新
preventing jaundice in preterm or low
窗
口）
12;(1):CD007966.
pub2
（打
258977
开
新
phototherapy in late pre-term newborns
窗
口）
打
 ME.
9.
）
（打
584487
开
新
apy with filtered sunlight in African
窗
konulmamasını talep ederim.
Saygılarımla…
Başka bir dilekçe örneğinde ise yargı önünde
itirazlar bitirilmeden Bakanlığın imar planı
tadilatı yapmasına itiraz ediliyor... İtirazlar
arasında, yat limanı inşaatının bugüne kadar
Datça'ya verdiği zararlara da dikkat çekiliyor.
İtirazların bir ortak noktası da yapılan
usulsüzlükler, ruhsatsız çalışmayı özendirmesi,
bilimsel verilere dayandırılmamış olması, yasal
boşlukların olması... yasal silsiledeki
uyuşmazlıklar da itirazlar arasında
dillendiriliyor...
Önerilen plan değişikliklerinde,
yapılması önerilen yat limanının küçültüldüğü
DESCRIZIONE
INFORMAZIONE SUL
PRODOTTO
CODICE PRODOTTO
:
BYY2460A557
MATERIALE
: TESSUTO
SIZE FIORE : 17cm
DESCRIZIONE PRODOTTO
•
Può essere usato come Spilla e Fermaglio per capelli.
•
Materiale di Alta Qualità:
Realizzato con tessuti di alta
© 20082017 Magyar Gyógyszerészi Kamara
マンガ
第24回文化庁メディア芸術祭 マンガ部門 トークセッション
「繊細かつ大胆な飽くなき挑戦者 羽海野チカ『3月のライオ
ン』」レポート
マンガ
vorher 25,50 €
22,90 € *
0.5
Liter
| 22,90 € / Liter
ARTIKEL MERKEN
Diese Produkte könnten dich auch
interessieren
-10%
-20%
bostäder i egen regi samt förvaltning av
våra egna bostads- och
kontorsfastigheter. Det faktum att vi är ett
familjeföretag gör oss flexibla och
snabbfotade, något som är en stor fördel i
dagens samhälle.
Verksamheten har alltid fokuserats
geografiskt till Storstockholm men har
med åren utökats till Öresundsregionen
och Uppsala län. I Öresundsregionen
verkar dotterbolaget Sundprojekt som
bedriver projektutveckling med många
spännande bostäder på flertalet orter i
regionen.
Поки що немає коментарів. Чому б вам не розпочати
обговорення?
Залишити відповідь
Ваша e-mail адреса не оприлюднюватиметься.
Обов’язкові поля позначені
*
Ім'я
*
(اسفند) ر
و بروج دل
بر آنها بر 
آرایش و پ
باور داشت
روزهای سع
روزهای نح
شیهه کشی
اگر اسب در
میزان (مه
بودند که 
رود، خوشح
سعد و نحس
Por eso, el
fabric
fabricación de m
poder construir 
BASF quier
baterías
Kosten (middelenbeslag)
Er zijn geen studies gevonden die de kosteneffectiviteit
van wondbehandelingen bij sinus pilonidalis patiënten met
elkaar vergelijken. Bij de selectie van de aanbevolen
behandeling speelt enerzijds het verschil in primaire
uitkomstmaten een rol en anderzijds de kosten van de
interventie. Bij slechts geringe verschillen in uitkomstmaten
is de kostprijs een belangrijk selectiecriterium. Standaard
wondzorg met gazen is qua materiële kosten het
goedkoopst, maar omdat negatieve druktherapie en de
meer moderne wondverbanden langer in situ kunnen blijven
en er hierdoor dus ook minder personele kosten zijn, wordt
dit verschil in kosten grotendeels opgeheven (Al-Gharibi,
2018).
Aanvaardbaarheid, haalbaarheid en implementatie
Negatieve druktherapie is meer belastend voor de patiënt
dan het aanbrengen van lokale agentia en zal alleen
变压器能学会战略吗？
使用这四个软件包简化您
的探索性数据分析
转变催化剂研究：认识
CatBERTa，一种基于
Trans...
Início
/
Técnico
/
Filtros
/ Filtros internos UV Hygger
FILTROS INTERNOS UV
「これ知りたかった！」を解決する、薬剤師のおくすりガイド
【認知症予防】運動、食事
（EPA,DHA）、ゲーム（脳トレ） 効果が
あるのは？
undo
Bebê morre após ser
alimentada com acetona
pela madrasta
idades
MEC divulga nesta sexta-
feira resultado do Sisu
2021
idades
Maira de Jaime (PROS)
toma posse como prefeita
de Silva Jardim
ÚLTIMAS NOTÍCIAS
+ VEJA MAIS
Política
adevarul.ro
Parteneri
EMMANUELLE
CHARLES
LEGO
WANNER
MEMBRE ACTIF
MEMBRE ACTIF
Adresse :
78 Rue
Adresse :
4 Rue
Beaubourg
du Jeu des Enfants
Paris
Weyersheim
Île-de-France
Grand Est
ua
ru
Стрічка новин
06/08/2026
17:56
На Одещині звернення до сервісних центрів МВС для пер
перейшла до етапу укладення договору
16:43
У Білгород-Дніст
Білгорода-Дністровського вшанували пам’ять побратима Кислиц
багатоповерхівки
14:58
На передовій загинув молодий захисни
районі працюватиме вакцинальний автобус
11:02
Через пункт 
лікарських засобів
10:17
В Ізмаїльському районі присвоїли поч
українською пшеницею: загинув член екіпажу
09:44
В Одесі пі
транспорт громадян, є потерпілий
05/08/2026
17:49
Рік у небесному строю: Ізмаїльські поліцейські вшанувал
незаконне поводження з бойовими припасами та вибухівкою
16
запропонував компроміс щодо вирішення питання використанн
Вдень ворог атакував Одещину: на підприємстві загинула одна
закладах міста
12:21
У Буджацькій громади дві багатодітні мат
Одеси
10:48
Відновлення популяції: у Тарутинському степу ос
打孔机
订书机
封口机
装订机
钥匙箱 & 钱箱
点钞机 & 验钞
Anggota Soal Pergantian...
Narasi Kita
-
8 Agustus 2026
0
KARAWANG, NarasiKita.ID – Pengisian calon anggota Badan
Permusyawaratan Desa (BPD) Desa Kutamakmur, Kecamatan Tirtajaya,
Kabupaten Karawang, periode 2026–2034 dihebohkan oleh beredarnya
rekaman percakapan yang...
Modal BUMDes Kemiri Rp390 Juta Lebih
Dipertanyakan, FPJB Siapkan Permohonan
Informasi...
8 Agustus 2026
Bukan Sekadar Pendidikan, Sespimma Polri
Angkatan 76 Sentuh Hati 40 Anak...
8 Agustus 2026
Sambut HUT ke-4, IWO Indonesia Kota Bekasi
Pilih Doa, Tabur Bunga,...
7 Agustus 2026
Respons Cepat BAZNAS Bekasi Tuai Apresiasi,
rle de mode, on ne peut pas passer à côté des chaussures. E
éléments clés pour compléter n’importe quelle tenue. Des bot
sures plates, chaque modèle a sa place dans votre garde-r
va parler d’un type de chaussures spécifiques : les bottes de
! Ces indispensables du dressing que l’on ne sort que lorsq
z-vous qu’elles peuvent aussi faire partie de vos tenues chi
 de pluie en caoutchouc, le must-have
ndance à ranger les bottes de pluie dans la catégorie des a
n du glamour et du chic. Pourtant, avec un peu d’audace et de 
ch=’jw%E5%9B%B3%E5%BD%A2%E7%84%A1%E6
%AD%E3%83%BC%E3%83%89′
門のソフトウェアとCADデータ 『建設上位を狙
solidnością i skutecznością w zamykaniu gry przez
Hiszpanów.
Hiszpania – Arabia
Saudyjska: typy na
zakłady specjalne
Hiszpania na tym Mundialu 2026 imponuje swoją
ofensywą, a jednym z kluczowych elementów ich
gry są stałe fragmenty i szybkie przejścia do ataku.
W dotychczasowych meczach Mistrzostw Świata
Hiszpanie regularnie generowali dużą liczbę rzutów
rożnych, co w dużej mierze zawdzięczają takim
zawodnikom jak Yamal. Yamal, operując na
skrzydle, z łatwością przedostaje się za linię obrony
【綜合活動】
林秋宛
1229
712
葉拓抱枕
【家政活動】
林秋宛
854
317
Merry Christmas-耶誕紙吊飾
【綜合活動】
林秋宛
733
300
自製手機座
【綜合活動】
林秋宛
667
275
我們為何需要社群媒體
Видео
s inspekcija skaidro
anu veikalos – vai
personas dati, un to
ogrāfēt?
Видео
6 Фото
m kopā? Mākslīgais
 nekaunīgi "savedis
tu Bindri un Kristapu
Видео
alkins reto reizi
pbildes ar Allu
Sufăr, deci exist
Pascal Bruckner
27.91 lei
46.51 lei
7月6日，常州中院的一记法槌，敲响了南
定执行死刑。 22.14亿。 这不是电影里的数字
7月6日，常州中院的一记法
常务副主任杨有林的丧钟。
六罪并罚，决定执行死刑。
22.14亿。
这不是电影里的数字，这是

--

TASK TO CARRY OUT: All lines of the records containing "bostäder" should be shown.

REPLY:
bostäder i egen regi samt förvaltning av
spännande bostäder på flertalet orter i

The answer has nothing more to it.